Role of the LiPF6 Salt for the Long-Term Stability of Silicon Electrodes in Li-Ion Batteries – A Photoelectron Spectroscopy Study

Silicon presents a very high theoretical capacity (3578 mAh/g) and appears as a promising candidate for the next generation of negative electrodes for Li-ion batteries. An important issue for the implementation of silicon is the understanding of the interfacial chemistry taking place during charge/discharge since it partly explains the capacity fading usually observed upon cycling. In this work, the mechanism for the evolution of the interfacial chemistry (reaction of surface oxide, Li–Si alloying process, and passivation layer formation) upon long-term cycling has been investigated by photoelectron spectroscopy (XPS or PES). A nondestructive depth resolved analysis was carried out by using both soft X-rays (100–800 eV) and hard X-rays (2000–7000 eV) from two different synchrotron facilities. The results are compared with those obtained with an in-house spectrometer (1486.6 eV). The important role played by the LiPF6 salt on the stability of the silicon electrode during cycling has been demonstrated in this study.
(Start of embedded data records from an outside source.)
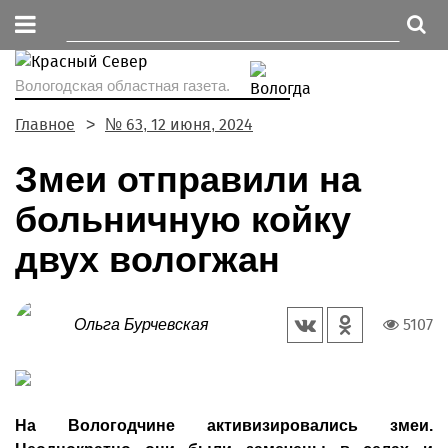
Вологодская областная газета.
Главное
№ 63, 12 июня, 2024
Змеи отправили на
больничную койку
двух вологжан
5107
Ольга Бурчевская
На Вологодчине активизировались змеи.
A partially fluorinated species is formed upon cycling at the outermost surface of the silicon nanoparticles as a result of the reaction of the materials toward the electrolyte. We have shown that a similar species is also formed by simple contact between the electrolyte and the pristine electrode. The reactivity between the electrode and the electrolyte is investigated in this work. Finally, we also report in this work the evolution of the composition and covering of the SEI upon cycling as well as proof of the protective role of the SEI when the cell is at rest.